There are numerous other examples given in the paper, with references, and I encourage any fan of automated chemistry to go over them and learn from the AbbVie work. There are similar efforts going on at some of the other large companies too, of course, although not all of them have the explicit “automate things that people aren’t doing at all” mandate. That brings me back around, though, to the question above: does the automation of routine chemistry lead to people spending more time on just that routine chemistry, or does it free up other work?
Comments are welcome. My first thoughts are that such automation may well encourage “the same stuff, just lots more of it” when that is sufficient to solve the problem at hand. If a med-chem project has been needing a way to crank out Buchwald-Hartwig couplings to explore a key SAR feature, than a machine that lets that happen more efficiently is good news. But a machine that encourages everyone to do mostly Buchwald-Hartwig reactions to the exclusion of other chemistries is probably not such good news, overall. That’s what happened with the first generation of Pd bond formation; the compound lists filled up with aryl-aryl couplings, and that’s not the answer to everything (far from it).

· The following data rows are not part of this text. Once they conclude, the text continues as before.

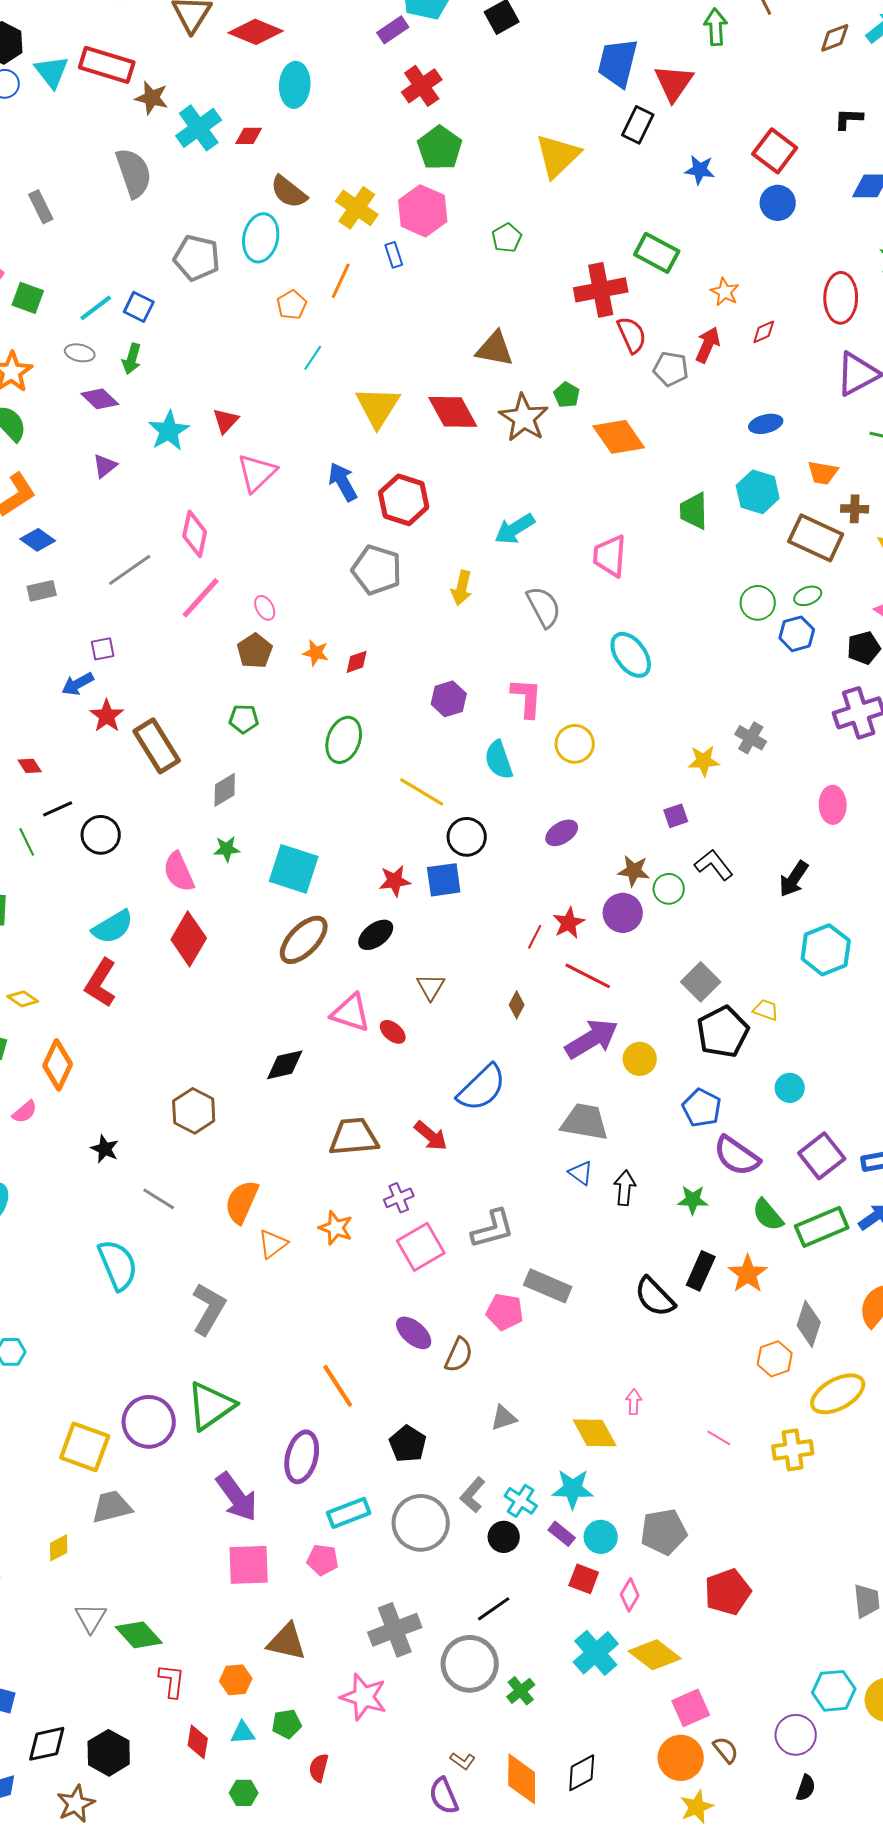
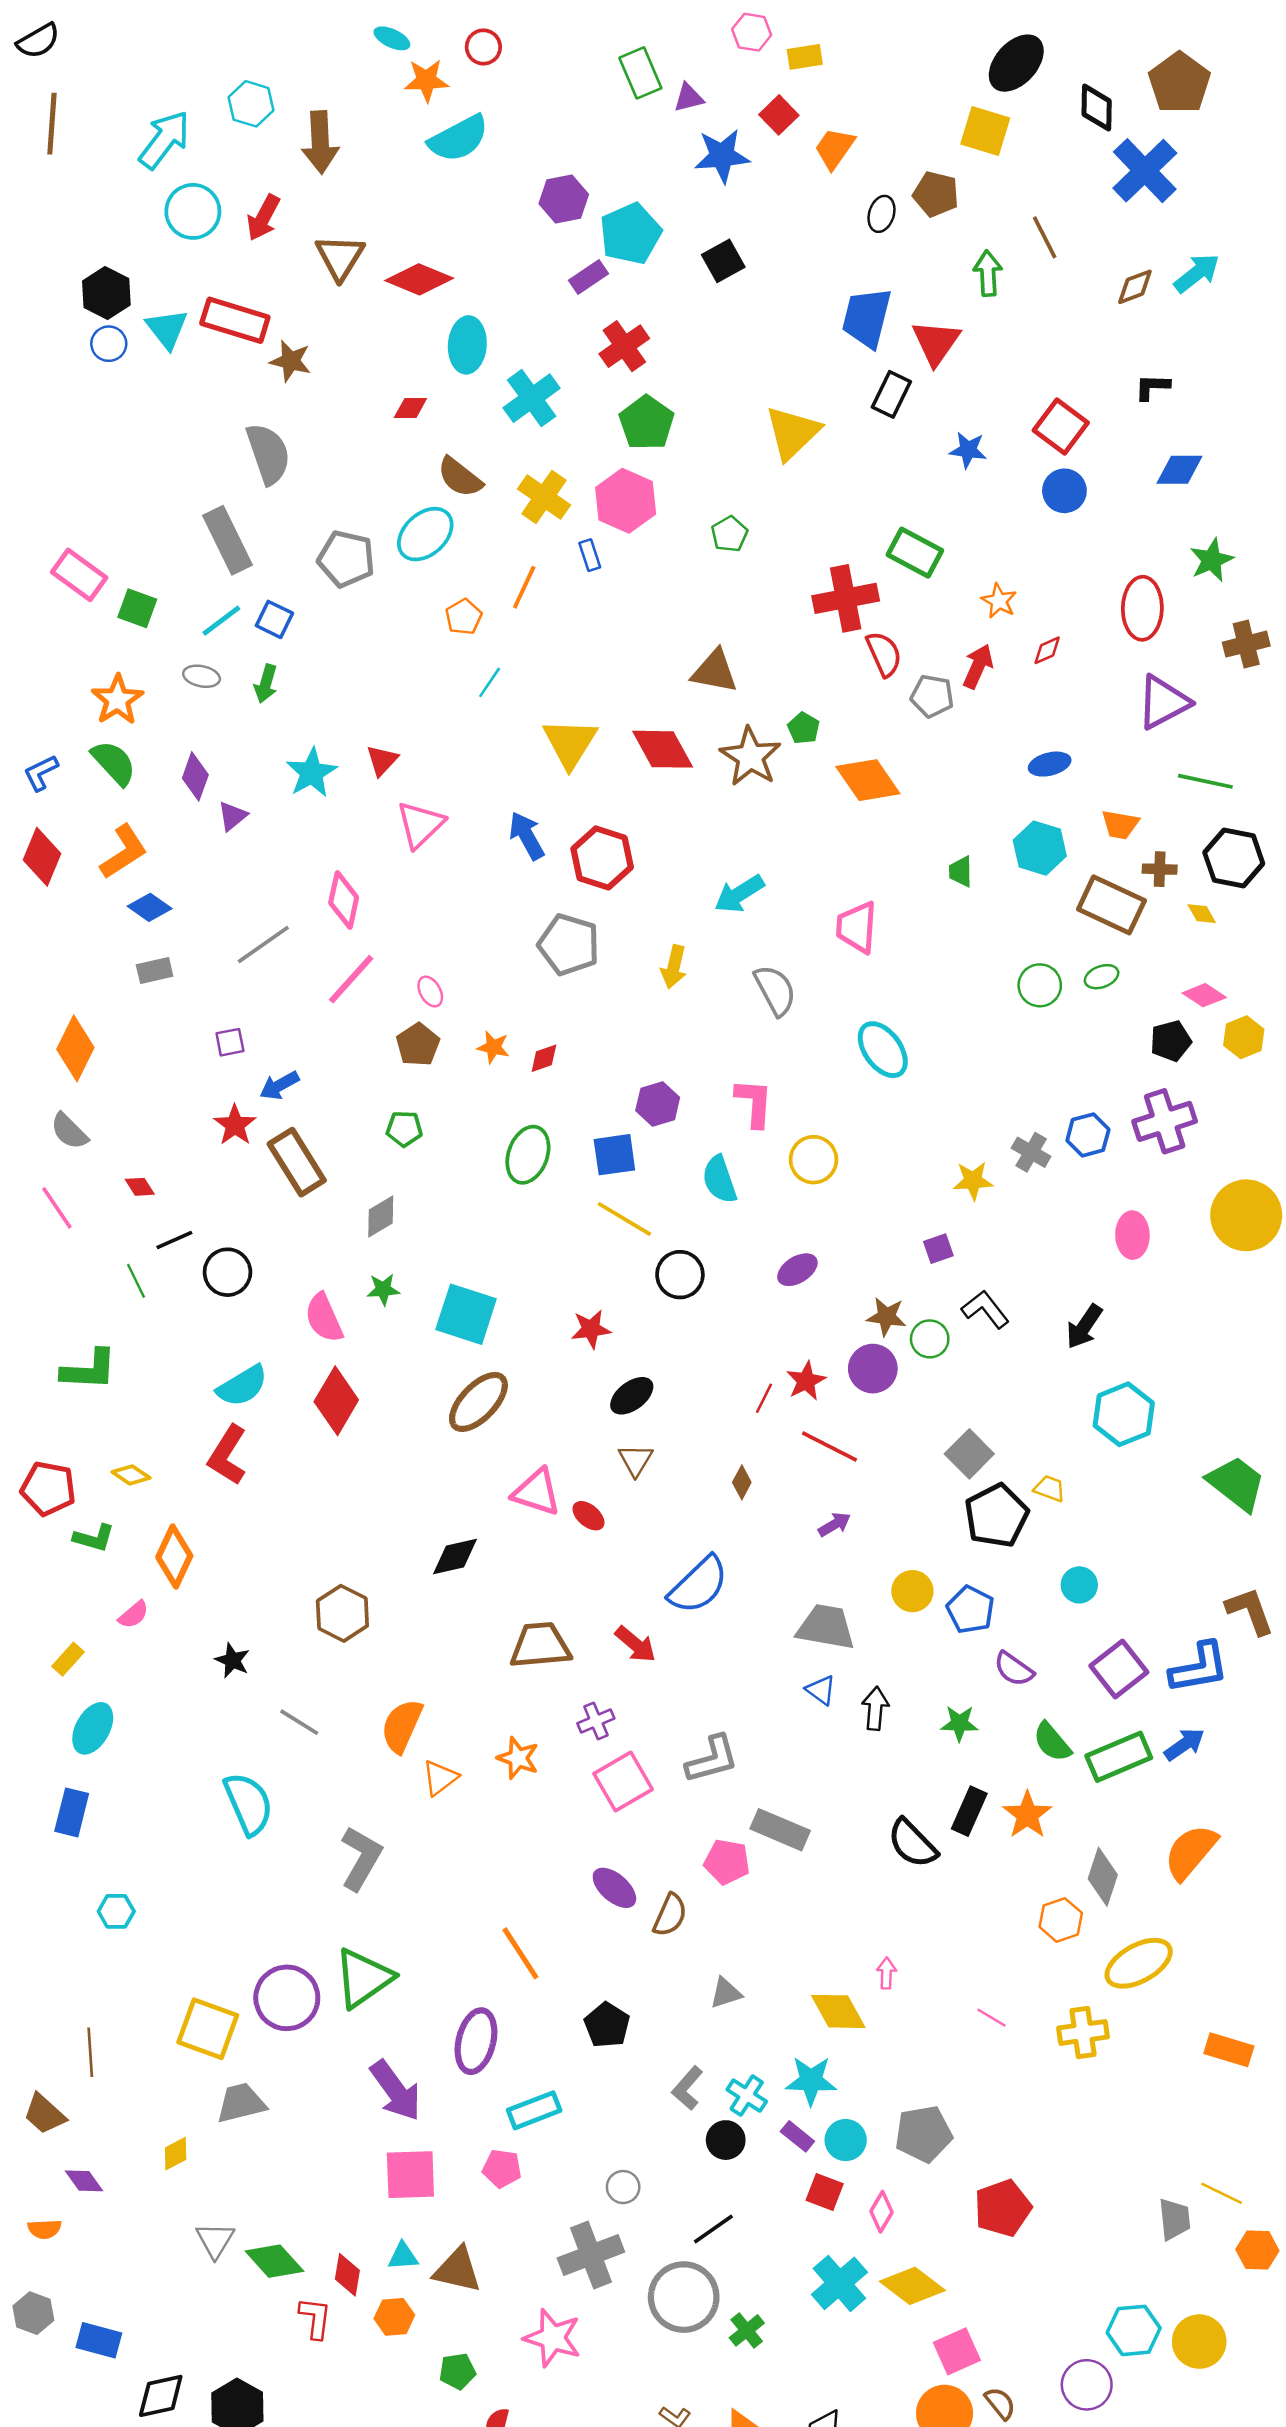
cyan cross: (199, 128) -> (532, 398), moved
gray rectangle: (41, 207) -> (227, 540), moved, size x1.6
cyan ellipse: (261, 238) -> (425, 534), turned 36
purple diamond: (100, 399) -> (195, 776), moved, turned 66
green trapezoid: (694, 511) -> (961, 872), size x0.7
blue hexagon: (797, 634) -> (1088, 1135), moved
blue arrow: (78, 684) -> (279, 1085), moved
blue square: (444, 880) -> (614, 1155), moved
black ellipse: (376, 935) -> (632, 1396), moved
purple arrow: (592, 1039) -> (835, 1524), size x0.5
yellow circle: (640, 1059) -> (912, 1591), moved
purple semicircle: (737, 1156) -> (1014, 1669), size x0.7
gray circle: (421, 1523) -> (623, 2187), moved, size x0.5
cyan triangle: (243, 1733) -> (403, 2256), moved
red diamond: (198, 1742) -> (347, 2275), moved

But the tricky part is that a lot of medicinal chemistry problems are solvable with enough brute force. Often enough, there is a particular analog that manages to put together properties that are sufficient to advance a project – not perfectly, perhaps, but good enough. I think the important thing is to strike a balance, to enable enough different kinds of chemistry so that same brute force can be applied in many different ways to produce a wide variety of structures. That will both broaden the chemical landscape and reduce the temptation to overuse some particular method just because it has a bigger motorized crank attached to it.